Records contained in a dataset
▬▬▬▬▬▬▬▬▬▬

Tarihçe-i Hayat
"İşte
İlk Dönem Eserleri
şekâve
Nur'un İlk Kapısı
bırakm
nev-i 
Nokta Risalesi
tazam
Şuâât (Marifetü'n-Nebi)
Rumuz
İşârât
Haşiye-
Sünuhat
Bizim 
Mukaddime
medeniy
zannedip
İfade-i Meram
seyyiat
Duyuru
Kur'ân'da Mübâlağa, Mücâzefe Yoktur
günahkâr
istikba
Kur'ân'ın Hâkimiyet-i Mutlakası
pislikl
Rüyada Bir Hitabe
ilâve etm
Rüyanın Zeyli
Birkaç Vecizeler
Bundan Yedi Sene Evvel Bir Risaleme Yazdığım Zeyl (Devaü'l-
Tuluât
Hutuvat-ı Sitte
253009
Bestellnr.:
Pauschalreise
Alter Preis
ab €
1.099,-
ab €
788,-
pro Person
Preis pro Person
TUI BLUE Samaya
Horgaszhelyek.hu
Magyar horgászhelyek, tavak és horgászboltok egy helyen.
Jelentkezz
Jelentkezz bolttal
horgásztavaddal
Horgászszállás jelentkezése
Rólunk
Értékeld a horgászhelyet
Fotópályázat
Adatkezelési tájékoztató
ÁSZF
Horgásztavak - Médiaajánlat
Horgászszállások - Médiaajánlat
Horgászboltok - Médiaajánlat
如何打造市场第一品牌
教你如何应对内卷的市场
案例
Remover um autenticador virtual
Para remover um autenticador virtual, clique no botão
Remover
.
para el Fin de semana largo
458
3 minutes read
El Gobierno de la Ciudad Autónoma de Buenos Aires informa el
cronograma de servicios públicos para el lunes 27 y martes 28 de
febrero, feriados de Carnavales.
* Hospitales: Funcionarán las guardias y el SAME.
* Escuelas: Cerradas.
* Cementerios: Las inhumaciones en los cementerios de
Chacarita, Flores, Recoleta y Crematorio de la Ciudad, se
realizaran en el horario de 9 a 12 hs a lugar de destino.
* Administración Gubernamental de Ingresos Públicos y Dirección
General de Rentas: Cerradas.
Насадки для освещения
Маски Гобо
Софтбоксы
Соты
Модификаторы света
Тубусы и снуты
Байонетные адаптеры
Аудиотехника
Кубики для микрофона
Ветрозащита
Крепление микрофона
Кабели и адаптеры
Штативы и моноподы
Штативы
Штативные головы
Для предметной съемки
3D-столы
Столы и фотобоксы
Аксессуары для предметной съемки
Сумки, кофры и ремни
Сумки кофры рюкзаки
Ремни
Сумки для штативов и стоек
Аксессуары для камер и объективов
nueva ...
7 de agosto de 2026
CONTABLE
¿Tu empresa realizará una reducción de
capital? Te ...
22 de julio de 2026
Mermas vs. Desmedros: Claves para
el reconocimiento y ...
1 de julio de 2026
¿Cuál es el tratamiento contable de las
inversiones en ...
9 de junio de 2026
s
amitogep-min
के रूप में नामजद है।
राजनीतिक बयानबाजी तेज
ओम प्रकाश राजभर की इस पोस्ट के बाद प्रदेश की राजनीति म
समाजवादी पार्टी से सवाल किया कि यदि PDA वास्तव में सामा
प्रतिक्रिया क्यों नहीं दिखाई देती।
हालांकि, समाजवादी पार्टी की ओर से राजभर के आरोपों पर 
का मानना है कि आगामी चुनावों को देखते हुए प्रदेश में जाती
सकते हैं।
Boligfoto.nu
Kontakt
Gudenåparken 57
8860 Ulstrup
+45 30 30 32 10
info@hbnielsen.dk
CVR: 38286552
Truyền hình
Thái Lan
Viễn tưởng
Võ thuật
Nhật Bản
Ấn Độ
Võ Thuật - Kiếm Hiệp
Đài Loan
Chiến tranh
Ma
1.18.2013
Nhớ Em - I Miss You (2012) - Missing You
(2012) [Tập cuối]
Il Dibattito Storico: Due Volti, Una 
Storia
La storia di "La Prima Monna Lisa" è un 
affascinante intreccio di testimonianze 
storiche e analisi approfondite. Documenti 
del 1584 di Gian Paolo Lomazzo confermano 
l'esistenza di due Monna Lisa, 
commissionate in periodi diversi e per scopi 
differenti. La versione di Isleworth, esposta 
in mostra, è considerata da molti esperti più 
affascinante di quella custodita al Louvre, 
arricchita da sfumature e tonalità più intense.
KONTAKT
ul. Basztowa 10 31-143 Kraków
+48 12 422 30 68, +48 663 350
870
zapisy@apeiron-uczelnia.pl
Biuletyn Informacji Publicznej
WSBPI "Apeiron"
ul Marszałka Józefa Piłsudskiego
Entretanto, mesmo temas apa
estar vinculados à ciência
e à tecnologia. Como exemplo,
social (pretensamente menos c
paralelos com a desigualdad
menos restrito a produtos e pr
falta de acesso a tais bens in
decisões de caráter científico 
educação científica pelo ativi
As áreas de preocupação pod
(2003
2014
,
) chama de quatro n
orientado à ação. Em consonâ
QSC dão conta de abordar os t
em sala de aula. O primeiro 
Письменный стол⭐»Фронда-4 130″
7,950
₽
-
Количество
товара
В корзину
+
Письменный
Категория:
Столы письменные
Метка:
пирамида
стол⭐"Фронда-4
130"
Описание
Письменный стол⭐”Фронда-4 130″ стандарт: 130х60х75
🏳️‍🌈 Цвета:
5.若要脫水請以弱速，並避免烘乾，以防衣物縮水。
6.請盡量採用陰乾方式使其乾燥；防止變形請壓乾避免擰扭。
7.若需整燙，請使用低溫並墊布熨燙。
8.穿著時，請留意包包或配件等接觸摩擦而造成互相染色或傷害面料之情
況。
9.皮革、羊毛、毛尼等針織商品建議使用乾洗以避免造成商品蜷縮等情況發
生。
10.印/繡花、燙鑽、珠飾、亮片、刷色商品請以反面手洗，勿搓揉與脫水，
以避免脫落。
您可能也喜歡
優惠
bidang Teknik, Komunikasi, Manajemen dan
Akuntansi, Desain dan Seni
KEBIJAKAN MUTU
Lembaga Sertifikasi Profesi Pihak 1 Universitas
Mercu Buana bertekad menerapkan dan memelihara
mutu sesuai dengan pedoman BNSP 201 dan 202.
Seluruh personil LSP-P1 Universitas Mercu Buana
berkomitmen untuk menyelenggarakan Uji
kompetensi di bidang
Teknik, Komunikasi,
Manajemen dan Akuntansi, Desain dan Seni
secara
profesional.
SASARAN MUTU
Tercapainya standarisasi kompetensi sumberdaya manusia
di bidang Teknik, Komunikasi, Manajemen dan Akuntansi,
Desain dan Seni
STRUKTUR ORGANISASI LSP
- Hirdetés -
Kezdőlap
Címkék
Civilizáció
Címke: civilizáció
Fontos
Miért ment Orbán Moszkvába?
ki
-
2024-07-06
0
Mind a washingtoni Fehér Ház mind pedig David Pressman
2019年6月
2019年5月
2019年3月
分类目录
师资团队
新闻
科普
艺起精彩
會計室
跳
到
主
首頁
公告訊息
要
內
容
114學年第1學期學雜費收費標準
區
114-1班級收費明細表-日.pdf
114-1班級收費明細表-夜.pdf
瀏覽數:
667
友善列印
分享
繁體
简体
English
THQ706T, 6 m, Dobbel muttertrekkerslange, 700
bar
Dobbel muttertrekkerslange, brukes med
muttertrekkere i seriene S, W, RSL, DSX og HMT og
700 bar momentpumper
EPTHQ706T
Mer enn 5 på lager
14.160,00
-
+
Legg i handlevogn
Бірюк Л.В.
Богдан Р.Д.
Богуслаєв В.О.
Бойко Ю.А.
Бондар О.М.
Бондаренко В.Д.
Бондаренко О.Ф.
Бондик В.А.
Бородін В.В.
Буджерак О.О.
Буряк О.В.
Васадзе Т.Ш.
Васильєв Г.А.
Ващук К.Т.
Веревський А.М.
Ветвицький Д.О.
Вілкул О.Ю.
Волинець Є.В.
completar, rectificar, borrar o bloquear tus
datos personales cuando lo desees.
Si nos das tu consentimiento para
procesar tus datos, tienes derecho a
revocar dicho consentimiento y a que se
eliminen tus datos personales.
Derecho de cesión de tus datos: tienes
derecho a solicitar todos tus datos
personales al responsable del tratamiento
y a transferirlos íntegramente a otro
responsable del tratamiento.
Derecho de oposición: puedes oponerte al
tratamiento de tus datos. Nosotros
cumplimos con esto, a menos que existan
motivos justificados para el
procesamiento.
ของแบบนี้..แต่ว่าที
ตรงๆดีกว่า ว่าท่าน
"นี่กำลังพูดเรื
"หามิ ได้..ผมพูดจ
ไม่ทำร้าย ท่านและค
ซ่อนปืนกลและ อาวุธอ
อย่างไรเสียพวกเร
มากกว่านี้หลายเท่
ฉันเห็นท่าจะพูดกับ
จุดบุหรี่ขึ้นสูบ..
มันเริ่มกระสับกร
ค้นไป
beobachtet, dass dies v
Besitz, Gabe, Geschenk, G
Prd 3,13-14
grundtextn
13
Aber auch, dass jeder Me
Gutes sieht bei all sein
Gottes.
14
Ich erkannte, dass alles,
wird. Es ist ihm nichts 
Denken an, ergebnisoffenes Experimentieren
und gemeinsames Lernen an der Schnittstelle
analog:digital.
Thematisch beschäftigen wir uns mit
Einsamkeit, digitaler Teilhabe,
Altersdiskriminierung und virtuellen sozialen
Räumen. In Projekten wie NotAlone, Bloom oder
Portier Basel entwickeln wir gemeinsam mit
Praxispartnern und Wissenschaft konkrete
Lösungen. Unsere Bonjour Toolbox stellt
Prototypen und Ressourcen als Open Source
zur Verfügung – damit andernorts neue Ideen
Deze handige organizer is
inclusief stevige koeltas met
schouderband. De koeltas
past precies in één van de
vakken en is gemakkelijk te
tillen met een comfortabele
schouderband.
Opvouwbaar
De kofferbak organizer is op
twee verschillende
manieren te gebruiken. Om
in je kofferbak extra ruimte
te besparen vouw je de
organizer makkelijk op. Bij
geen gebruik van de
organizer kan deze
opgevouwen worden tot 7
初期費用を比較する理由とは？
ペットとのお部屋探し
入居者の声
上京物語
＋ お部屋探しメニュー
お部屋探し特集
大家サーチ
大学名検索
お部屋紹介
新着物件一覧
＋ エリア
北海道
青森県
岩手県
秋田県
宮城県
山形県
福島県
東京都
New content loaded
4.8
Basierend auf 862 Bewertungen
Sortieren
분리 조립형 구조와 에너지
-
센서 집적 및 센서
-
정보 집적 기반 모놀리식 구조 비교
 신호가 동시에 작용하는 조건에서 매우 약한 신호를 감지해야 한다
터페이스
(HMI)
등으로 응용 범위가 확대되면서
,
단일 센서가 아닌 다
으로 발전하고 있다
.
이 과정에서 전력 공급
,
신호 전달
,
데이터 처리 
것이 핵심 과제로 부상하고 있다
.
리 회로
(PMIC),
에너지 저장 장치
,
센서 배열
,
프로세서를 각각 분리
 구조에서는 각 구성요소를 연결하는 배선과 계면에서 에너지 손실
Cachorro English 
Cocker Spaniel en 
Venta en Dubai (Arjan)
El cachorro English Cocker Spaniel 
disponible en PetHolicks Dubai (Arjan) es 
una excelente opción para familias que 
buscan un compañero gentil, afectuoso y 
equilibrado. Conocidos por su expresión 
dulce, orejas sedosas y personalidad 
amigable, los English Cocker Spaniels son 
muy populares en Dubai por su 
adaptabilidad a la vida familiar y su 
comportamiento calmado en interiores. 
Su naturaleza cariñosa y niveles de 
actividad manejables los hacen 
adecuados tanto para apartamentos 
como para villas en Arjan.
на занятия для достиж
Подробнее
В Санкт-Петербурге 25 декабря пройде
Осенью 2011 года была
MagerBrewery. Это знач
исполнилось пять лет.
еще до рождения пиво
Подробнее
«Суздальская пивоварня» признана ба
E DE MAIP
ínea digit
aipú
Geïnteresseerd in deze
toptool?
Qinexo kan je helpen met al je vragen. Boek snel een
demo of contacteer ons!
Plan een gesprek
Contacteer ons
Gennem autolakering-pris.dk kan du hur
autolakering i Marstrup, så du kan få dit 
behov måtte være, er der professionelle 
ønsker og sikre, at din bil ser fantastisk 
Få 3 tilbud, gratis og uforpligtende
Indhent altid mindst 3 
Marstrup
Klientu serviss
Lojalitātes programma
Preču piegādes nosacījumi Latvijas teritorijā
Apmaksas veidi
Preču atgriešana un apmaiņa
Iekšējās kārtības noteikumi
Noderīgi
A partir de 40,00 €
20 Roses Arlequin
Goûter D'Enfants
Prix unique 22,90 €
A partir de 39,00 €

▬▬▬▬▬▬▬▬▬▬

> _Problem description_
Above are some lines. Repeat exactly, and only, those from the line that has "Васадзе Т.Ш." through the line that has "Derecho de cesión de tus datos: tienes".

> _Response to this exercise_
Васадзе Т.Ш.
Васильєв Г.А.
Ващук К.Т.
Веревський А.М.
Ветвицький Д.О.
Вілкул О.Ю.
Волинець Є.В.
completar, rectificar, borrar o bloquear tus
datos personales cuando lo desees.
Si nos das tu consentimiento para
procesar tus datos, tienes derecho a
revocar dicho consentimiento y a que se
eliminen tus datos personales.
Derecho de cesión de tus datos: tienes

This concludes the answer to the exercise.